En análisis cuestionó su vocación y se angustió mucho. La odontología era algo con lo que había convivido siempre: la carrera le resultaba fácil, tenía un grupo de amigos dentro de la profesión e incluso salía con algunas de sus compañeras de estudio. Pero ese no era su sueño. Gastón había deseado en secreto, desde siempre, otra cosa para él. Trabajamos el tema durante un tiempo en el que dudó y se sintió angustiado. Cierto día llegó y apenas se acostó en el diván dijo: «No quiero seguir hablando de esto. Lo tengo claro, la odontología no tiene nada que ver con lo que quiero, pero es lo que me conviene y no pienso renunciar a eso».
Priorizó la comodidad al deseo. ¿Cómo te sentiste?
Mal. Sin embargo, esa decisión era parte de su libertad. Me hubiera gustado que se jugara, pero Gastón no estaba allí para cumplir mis ideales. Como analista intento que alguien reconozca en qué cosas se juega su deseo y en cuáles no. Luego, el paciente hará con esto lo que pueda o lo que su historia le permita. En este caso, no pudo desafiar lo que se esperaba de él.

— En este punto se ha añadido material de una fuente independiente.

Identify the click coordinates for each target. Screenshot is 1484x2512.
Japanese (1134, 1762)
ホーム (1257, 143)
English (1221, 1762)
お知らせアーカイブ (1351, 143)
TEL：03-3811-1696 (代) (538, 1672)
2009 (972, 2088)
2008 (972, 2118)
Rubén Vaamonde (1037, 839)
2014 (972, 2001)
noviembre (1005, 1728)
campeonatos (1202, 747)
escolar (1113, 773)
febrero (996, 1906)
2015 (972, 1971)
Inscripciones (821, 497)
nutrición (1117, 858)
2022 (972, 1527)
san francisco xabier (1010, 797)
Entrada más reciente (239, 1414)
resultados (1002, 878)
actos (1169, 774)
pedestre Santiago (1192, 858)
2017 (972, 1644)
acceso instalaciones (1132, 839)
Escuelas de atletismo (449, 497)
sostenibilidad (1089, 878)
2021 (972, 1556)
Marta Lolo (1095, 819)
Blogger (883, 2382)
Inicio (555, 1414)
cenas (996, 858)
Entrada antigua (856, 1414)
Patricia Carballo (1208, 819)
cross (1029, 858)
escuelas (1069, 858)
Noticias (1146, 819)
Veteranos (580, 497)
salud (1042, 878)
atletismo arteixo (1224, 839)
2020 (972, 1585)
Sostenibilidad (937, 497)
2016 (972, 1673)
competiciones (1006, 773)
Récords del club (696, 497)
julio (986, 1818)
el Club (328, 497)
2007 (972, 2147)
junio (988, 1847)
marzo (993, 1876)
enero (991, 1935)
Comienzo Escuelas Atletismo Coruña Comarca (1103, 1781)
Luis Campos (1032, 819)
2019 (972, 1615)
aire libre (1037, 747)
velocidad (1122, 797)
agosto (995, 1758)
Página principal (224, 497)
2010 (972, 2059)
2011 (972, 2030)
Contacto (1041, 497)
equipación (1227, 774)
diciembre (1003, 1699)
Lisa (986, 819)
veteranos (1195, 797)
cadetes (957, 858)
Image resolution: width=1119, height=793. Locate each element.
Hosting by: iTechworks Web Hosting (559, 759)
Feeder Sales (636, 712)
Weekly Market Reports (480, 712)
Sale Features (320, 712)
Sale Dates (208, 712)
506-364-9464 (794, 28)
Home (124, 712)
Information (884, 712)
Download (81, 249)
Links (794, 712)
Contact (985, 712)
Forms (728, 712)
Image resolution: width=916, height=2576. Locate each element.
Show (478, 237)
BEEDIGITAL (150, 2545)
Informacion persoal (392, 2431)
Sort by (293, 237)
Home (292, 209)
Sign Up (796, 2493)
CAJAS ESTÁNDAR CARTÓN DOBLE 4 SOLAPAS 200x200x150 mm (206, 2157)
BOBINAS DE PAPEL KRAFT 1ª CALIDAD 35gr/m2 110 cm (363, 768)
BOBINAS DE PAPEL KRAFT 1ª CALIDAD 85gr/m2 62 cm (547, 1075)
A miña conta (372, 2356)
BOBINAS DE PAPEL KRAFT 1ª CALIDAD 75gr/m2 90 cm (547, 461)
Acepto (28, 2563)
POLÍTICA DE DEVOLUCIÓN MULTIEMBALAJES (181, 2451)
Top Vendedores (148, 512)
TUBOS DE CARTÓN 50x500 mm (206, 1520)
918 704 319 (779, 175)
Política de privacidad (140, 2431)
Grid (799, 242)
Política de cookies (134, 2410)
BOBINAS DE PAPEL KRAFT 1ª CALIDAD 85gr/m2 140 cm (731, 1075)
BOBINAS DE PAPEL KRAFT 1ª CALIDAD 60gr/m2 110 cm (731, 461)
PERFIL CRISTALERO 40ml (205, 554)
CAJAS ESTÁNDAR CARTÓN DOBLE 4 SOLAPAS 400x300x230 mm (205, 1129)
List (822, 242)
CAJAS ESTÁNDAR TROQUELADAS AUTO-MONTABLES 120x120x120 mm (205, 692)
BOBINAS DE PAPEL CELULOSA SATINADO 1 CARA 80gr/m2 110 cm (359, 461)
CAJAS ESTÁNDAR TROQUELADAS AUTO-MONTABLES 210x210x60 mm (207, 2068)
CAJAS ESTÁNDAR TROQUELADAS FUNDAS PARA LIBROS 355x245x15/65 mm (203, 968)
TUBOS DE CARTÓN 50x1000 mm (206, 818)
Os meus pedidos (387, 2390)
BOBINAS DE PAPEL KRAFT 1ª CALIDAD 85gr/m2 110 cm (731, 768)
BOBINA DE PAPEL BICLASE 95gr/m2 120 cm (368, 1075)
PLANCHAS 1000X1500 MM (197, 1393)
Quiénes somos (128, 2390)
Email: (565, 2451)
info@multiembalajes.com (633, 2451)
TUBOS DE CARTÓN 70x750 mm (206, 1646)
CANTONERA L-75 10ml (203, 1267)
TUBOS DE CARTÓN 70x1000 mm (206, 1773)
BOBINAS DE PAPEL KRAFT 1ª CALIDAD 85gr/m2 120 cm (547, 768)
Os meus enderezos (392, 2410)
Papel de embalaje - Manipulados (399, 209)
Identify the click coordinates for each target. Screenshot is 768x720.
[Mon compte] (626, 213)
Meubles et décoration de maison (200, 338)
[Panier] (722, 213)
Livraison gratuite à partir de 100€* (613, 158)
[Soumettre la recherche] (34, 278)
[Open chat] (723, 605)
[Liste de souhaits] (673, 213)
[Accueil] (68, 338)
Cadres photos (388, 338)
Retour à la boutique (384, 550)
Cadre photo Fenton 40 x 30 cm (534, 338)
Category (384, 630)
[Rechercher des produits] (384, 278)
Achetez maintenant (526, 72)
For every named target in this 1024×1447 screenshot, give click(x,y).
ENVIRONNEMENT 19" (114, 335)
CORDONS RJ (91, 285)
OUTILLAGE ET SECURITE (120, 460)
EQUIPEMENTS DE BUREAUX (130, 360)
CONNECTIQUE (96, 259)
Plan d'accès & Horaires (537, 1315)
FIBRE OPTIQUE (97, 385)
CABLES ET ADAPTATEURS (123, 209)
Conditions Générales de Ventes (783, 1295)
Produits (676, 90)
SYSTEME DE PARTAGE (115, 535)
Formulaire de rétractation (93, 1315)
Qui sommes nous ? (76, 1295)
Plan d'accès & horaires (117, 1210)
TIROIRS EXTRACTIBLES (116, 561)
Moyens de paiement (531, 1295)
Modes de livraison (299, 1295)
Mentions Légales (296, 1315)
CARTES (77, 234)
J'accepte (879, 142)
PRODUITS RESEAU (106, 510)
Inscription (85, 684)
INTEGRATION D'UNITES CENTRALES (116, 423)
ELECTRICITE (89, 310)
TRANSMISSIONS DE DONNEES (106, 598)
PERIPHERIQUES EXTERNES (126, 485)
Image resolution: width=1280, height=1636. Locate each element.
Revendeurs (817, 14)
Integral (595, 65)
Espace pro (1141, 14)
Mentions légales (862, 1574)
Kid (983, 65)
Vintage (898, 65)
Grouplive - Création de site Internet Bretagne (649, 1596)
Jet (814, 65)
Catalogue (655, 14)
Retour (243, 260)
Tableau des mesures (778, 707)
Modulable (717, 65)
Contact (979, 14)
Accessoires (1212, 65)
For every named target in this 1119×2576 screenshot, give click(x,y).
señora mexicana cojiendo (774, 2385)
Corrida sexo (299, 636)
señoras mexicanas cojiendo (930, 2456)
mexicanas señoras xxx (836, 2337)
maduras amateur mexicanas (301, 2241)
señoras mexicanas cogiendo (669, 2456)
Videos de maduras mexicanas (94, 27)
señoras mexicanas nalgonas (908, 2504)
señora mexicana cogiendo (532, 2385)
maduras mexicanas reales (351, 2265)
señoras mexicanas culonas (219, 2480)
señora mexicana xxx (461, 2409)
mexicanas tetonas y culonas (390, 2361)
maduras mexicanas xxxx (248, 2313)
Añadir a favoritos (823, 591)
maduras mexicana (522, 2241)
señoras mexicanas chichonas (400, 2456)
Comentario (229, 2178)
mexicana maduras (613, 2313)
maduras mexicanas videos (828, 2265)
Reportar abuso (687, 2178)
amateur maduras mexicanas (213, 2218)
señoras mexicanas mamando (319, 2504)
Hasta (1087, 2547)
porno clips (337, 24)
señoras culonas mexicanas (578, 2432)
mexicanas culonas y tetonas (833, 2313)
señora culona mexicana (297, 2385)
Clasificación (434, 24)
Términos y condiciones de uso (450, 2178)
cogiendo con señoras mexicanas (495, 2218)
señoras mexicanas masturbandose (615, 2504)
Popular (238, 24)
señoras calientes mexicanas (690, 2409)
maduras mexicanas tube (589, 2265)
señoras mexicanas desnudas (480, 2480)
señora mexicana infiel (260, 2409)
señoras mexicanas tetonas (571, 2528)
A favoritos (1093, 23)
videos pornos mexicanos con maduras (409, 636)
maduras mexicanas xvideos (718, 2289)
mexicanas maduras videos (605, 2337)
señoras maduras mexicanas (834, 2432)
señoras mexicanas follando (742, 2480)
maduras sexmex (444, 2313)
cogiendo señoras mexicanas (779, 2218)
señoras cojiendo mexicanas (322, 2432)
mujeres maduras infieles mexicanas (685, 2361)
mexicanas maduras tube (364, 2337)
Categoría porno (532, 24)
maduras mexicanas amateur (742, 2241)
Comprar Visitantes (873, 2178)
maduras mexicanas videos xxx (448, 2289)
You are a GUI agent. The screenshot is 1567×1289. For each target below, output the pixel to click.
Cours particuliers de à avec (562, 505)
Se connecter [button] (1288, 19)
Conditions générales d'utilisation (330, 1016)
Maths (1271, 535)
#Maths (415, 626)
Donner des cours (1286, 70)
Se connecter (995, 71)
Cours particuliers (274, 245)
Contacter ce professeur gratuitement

¿Siempre se espera algo de nosotros?
Sí, y no es fácil ir en contra de eso. Jorge Beckerman escribió:
Usted mismo fue, mucho antes de existir,
mucho antes de berrear y ensuciar pañales,
un sueño en la cabeza de la niña que fue su madre.
Y puede dar por cierto que la manera en la
que usted existió como ente abstracto
en la imaginación de la niña que fue su madre,
es mucho más decisiva para su destino
que lo que usted se esfuerza cotidianamente
por construir para su vida.
Si no me cree, analícese.
El sujeto humano llega a un mundo habitado por deseos y palabras de otros y en él debe encontrar su lugar. Hablamos de la importancia del nombre. Vincent Van Gogh, por ejemplo, llevaba el de su hermano muerto. Sus padres habían tenido un hijo al que llamaron Vincent, que murió siendo niño. Cuando nació el artista, decidieron ponerle el mismo. Es difícil venir a ocupar un lugar como ese que, en definitiva, era el lugar de un muerto e intentar cumplir el deseo paterno de que Vincent estuviera vivo. El pintor, a pesar de su genio, no pudo desatar el nudo que lo ligaba con la muerte: se mutiló, primero, y luego se suicidó. No es cualquier cosa el nombre que llevamos, porque en él se pone en juego lo que Otro ha soñado para nosotros. He allí un primer límite a la libertad: el deseo del Otro.